The front end of the pump shaft 212 and the impeller 211 are disposed inside the pump chamber 203. The rear end of the pump shaft 212 is disposed inside the gear chamber 118.

The portion of the cooling water flow path 200 that extends from the water intake 201 to the water pump 210, i.e., the portion between the water intake 201 and the pump chamber 203 (the water inlet passage 204), is located forward of the water pump 210 and extends along the rotation axis Apn of the pump shaft 212, as shown in FIG. 4.

As shown in FIG. 4, inside the shaft hole 221, a plurality of seal members 230 are arranged, which are attached to the outer peripheral surface of the pump shaft 212 and fill the gap between the inner peripheral surface of the shaft hole 221 and the pump shaft 212. Each seal member 230 is annular and made of a material such as rubber having rubber elasticity, and surrounds the entire circumference of the pump shaft 212. The plurality of seal members 230 are arranged side by side along the rotation axis Apn of the pump shaft 212. These seal members 230 prevent the cooling water that has flowed into the pump chamber 203 from entering the gear chamber 118 through the gap between the inner peripheral surface of the shaft hole 221 and the pump shaft 212.

(First gear mechanism 180 and second gear mechanism 190)
The first gear mechanism 180 is a mechanism for transmitting the rotation of the drive shaft 130 to the propeller shaft 140, and the second gear mechanism 190 is a mechanism for transmitting the rotation of the drive shaft 130 to the pump shaft 212. The first gear mechanism 180 and the second gear mechanism 190 have different gear ratios.

As shown in FIG. 4, the first gear mechanism 180 includes a first gear 181 and a second gear 182. The first gear 181 is a gear that is attached coaxially to the main shaft 131 (more specifically, the reduced diameter shaft 131B) of the drive shaft 130 and rotates together with the drive shaft 130. The second gear 182 is a gear that is attached coaxially to the propeller shaft 140 and rotates together with the propeller shaft 140. The second gear 182 meshes with the first gear 181. The first gear 181 and the second gear 182 are, for example, bevel gears.

As shown in FIG. 4, the second gear mechanism 190 includes a third gear 191 and a fourth gear 192. The third gear 191 is attached coaxially to the extension shaft 132 of the drive shaft 130 and rotates together with the drive shaft 130. The third gear 191 is a gear with a smaller outer diameter than the first gear 181 and is disposed farther from the electric motor 120 than the first gear 181. The fourth gear 192 is attached coaxially to the pump shaft 212 and rotates together with the pump shaft 212. The fourth gear 192 meshes with the third gear 191. The third gear 191 and the fourth gear 192 are, for example, bevel gears.

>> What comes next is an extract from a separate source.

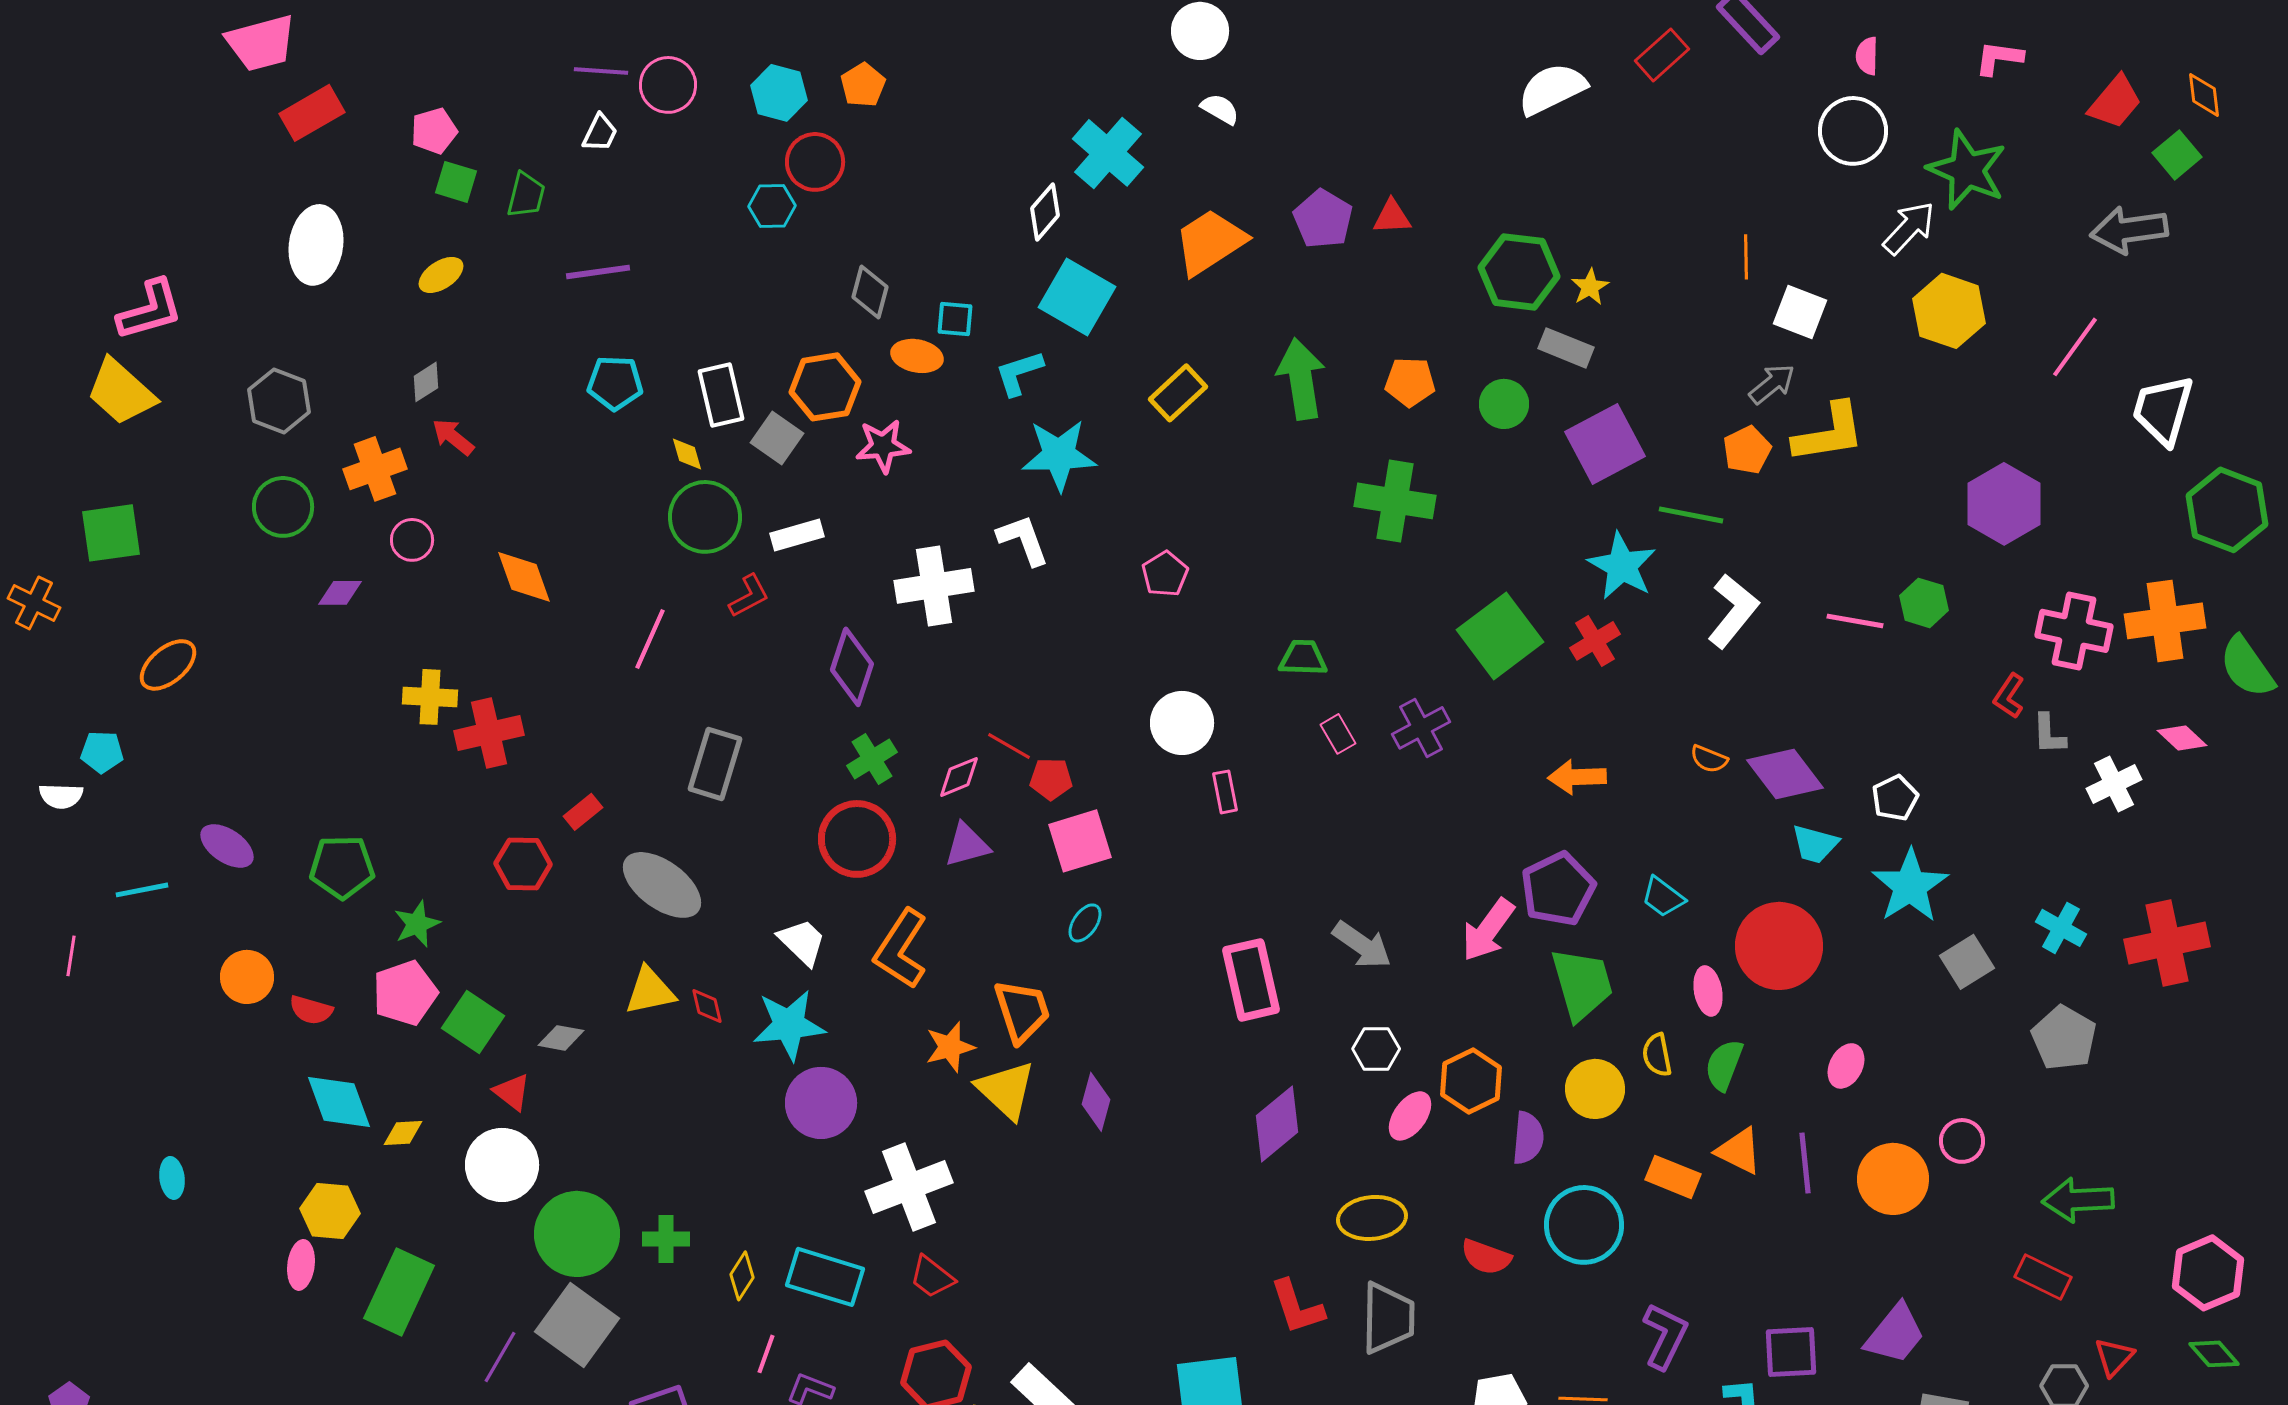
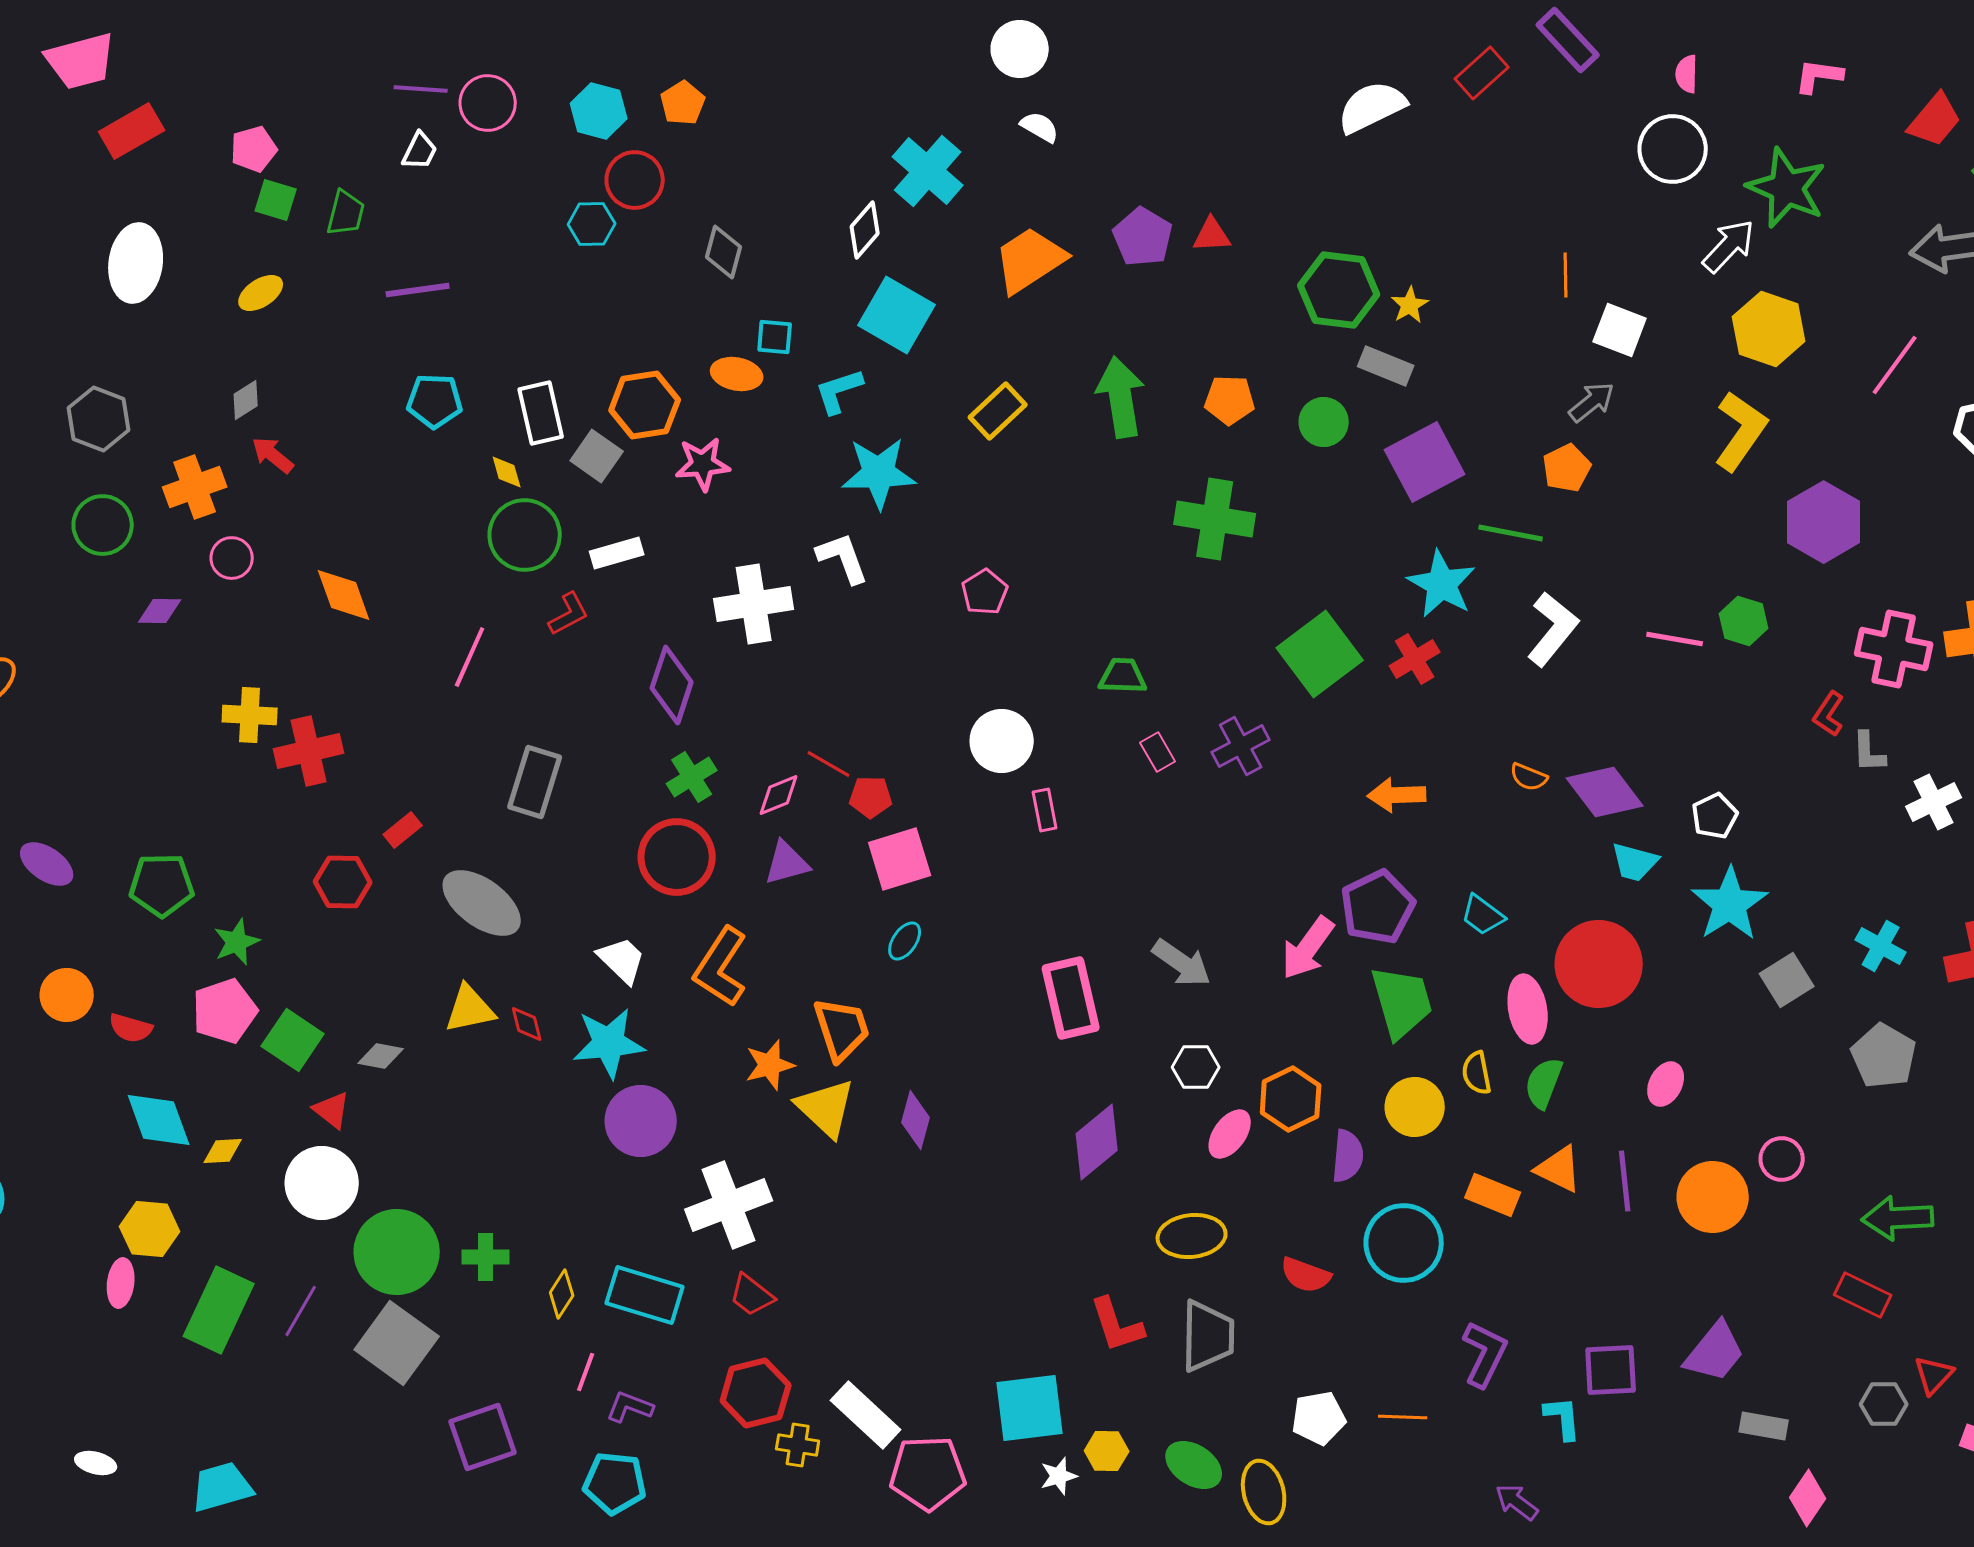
gray diamond: (870, 292) -> (724, 252), moved
yellow L-shape: (1829, 433) -> (1741, 431), moved, turned -46
pink ellipse: (1708, 991) -> (1528, 1009), size x1.4
purple line: (500, 1357) -> (301, 1311), moved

Of the two gears 181, 191 attached to the drive shaft 130, the first gear 181 used to rotate the propeller 141 that propels the vessel 1 is subjected to a larger force than the third gear 191 used to drive the water pump 210. In this embodiment, the first gear 181, to which a relatively large force is applied, is attached to the drive shaft 130 at a position closer to the electric motor 120 than the third gear 191. This makes it possible to more stably transmit rotation from the drive shaft 130 to the propeller shaft 140 by the first gear mechanism 180, compared to a case in which the first gear 181 is attached at a position farther from the electric motor 120 than the third gear 191. In addition, because the third gear 191, which is subjected to a relatively small force, is attached to the extension shaft 132, which is thinner than the main shaft 131 on which the first gear 181 is mounted, the third gear 191 and its surrounding structure can be made compact, and the outboard motor 100 can be prevented from becoming larger.

The first gear mechanism 180 and the second gear mechanism 190 are arranged inside the gear chamber 118. The four gears 181, 182, 191, and 192 are lubricated by oil arranged inside the gear chamber 118.

As described above, the drive shaft 130 driven by the electric motor 120 can rotate in both the forward and reverse directions, so no clutch mechanism such as a dog clutch is required to switch the direction of rotation of the propeller shaft 140. Therefore, there is a relatively large amount of space around the propeller shaft 140 inside the lower case 116b, and this space can be used to arrange the water pump 210 and the gear mechanisms 180 and 190. This makes it possible to optimize the arrangement of the components required for transporting cooling water while avoiding an increase in size of the outboard motor 100. In addition, this space can be used to ensure the length of the pump shaft 212 required to arrange multiple seal members 230, so that cooling water is reliably prevented from entering the gear chamber 118.

(Suspension device 150)
The suspension device 150 is a device that suspends the outboard motor body 110 on the hull 10. As shown in FIG. 2 , the suspension device 150 includes a pair of left and right clamp brackets 152, a tilt shaft 160, and a connection bracket 156.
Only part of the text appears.